El amor entre las cigüeñas negras se basa en que el macho acerca ramas para el nido. Si a la hembra no le parecen las adecuadas las deja caer, como señal de frustradas coincidencias. A pesar de todo, pronto se reconcilian porque son fieles en su relación y no conocen otra felicidad que la de estar juntos y volar días enteros bajo las estrictas condiciones del agua.

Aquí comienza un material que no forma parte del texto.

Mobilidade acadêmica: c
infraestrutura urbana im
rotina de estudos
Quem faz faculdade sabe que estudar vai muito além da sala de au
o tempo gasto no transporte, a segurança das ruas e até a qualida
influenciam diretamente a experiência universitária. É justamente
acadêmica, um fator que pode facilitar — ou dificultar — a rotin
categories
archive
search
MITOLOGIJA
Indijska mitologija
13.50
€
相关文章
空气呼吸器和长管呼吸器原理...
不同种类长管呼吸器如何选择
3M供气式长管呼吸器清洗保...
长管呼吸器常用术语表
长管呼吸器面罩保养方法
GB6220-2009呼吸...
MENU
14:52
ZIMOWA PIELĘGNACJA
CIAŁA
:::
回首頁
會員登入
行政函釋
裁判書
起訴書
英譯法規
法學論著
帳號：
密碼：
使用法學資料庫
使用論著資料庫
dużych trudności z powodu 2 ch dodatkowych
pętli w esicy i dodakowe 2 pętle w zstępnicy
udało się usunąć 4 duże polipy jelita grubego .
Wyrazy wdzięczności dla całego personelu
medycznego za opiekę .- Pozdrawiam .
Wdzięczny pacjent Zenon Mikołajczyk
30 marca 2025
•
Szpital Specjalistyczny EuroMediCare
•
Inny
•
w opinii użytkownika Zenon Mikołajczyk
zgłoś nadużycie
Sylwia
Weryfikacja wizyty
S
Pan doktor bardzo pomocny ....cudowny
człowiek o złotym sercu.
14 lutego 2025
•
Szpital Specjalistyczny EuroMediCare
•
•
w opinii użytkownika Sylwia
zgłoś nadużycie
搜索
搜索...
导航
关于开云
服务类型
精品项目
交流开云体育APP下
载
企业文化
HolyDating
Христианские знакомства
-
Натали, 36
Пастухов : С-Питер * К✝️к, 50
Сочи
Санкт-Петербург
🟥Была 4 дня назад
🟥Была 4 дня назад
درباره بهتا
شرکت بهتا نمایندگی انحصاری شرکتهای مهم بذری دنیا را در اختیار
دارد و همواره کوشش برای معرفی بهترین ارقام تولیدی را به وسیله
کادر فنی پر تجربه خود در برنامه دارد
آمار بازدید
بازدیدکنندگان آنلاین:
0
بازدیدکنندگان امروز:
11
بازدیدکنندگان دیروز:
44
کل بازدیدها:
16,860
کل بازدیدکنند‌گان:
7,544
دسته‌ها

Las tórtolas llegan a más y, si el compañero está ausente, no comen ni beben ni buscan sombra hasta que el amado regresa con un presente en su pico, como un anillo de bodas. Son dulces y, si nadie las mira, largamente se besan. Cuando muere uno de los dos, al que sobrevive lo cubre el desamparo y nadie puede remediar su desánimo: con un llanto sin lágrimas asegura que nunca más se casará con nadie que se le pueda morir… En la Biblia los pobres, al nacerles un hijo, ofrecían un par de tórtolas al Señor como signo de dócil fidelidad. Con su arrullo, las tórtolas anuncian puntualmente la primavera y, en las casas donde anidan, el amor se acrisola en hechizos cada día.
Aprendamos de las aves a querer de esta manera y a ser heraldos, a pesar de todo, de las mejores noticias.